Tenho ido, em algumas manhãs de sábados, à nossa Faculdade. Fico sentado em um daqueles bancos do pátio, lembrando de tudo, ao som dos ensaios do coral de lá. No mesmo local onde você, em um momento triste, alegre recebeu o convite do Prof. Noé Azevedo para fazer parte do Conselho Penitenciário. No espaço vazio, vejo meus colegas de turma, todos ainda muito jovens, em plena alegria, em uma grande farra. Alguns mais sisudos, pois conscientes dos perigos daquela época difícil. Lembro dos professores, de aulas curtas demais e de outras que não terminavam nunca. As suas eram daquelas curtas demais. Mal começavam, já terminavam. Não sentíamos passar o tempo. Fazíamos silêncio (o que era raro). Palavra por palavra, cada frase merecia toda atenção. E atentos, aprendemos, com você, a amar o que é justo. A Justiça que leva à paz. Você nos indicava o caminho do bem. Do bem comum. Você nos mostrava que o direito estava nos corações dos homens, ainda que, em alguns casos, como acabei aprendendo no meu dia-a-dia, só vamos mesmo encontrá-lo com o auxílio de uma britadeira.

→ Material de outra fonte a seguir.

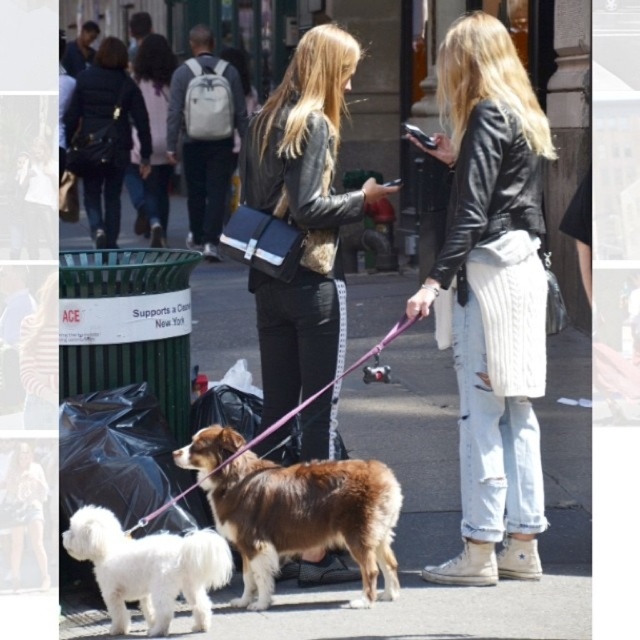 Question: Where is leather jacket at center located in relation to purple fabric leash at center in the image?

Choices:
 (A) right
 (B) left

Answer: (A)

Question: Is black leather jacket at center below black quilted jacket at upper left?

Choices:
 (A) yes
 (B) no

Answer: (A)

Question: Does black leather jacket at center appear under brown furry dog at center?

Choices:
 (A) yes
 (B) no

Answer: (B)

Question: Which point is closer to the camera?

Choices:
 (A) (314, 316)
 (B) (538, 380)
 (C) (116, 236)

Answer: (B)

Question: Which of the following is the farthest from the observer?

Choices:
 (A) brown furry dog at center
 (B) smooth asphalt pavement at center

Answer: (A)

Question: Which object is positioned farthest from the purple fabric leash at center?

Choices:
 (A) white fluffy dog at lower left
 (B) matte gray backpack at upper left
 (C) black quilted jacket at upper left

Answer: (B) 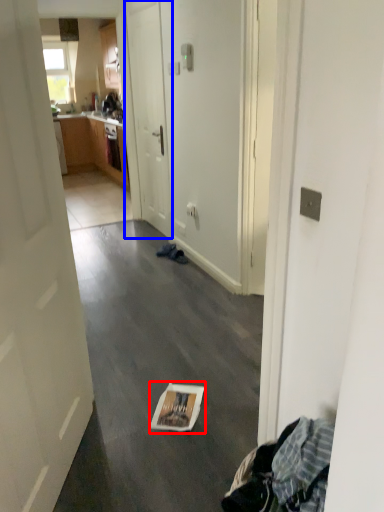 Question: Which point is further to the camera, magazine (highlighted by a red box) or door (highlighted by a blue box)?

Choices:
 (A) magazine
 (B) door

Answer: (B) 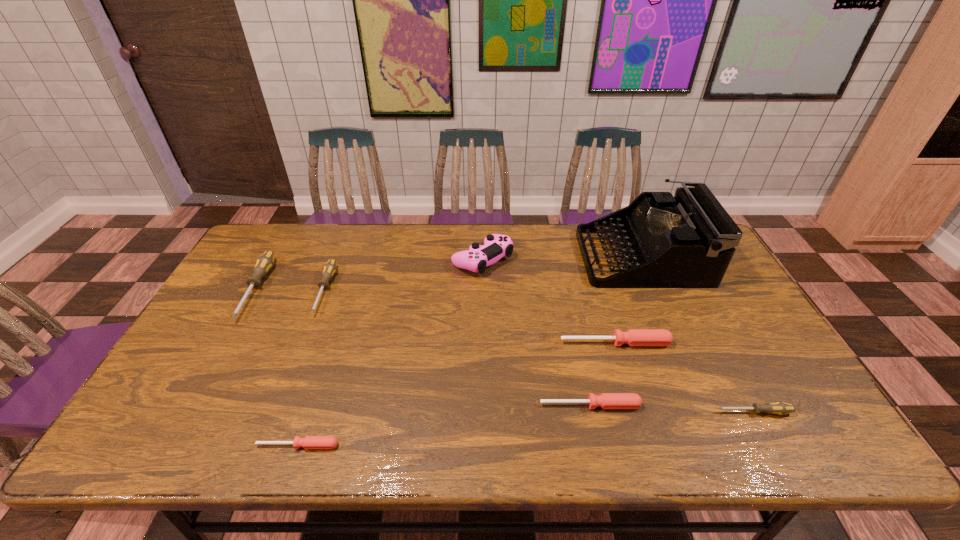 In order to click on typewriter present at the right edge in this screenshot , I will do `click(687, 241)`.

Corajoso até não mais poder, você sempre disse o que merecia ser dito. Sem tirar, nem pôr. Sem medo, ou, ao menos, não pactuando com ele, você sempre amou a liberdade, deixando de, perigosamente, apertar mãos menos dignas.

Tolerante, não nos deixava sem respostas, ainda que, diante de determinadas perguntas, a resposta fosse um sorriso.

Ídolo da juventude. Ainda é. A jovem jornalista Renata Malheiros encantou-se com você. Anda até pensando em estudar Direito.

Advogado, é uma honra ter você ao nosso lado no Instituto dos Advogados de São Paulo e na Comissão Justiça e Paz.

Premiado, você ganhou a Maria Eugênia e a Olívia.

Jardineiro, vê no que plantou nascerem, todos os dias, flores lindas, no imenso jardim da sua vida.

Prevendo ventanias, você construiu moinhos, enquanto muitos outros construíam abrigos.

Patriota, sem patriotadas.

Exemplo de cidadão, você é o que existe de melhor em ser brasileiro. Brasileiro da “Carta aos Brasileiros”. Brasileiro da legalidade, da ética, da solidariedade. Brasileiro dos direitos humanos. Brasileiro da luta, de muitas vitórias, que ficaram, e de poucas derrotas, que já passaram.

Paro por aqui. Já são quatro horas e logo terei um dia cheio de agravos de instrumento. Deixo a “…Folha Dobrada…”.


Um forte abraço hoje, e muitos outros pelos próximos cem anos, do seu aluno.